WHAT TO WORK ON: Write out the lines of the records from the one containing "conventions, the boiler" to the very last, keeping each exactly as it is.

Page-level text extractions:

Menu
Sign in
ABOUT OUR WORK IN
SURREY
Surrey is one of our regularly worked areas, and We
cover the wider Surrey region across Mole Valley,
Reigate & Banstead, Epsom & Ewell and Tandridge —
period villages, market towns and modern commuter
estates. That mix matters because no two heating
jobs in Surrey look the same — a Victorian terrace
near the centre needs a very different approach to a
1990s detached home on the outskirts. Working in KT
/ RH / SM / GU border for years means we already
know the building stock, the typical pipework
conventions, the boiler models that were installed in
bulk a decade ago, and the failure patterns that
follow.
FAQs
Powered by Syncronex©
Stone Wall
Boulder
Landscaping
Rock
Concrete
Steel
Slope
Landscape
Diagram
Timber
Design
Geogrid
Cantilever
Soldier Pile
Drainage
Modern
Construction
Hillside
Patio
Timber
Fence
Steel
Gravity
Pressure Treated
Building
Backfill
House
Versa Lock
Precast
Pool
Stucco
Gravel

ANSWER BOX:
conventions, the boiler models that were installed in
bulk a decade ago, and the failure patterns that
follow.
FAQs
Powered by Syncronex©
Stone Wall
Boulder
Landscaping
Rock
Concrete
Steel
Slope
Landscape
Diagram
Timber
Design
Geogrid
Cantilever
Soldier Pile
Drainage
Modern
Construction
Hillside
Patio
Timber
Fence
Steel
Gravity
Pressure Treated
Building
Backfill
House
Versa Lock
Precast
Pool
Stucco
Gravel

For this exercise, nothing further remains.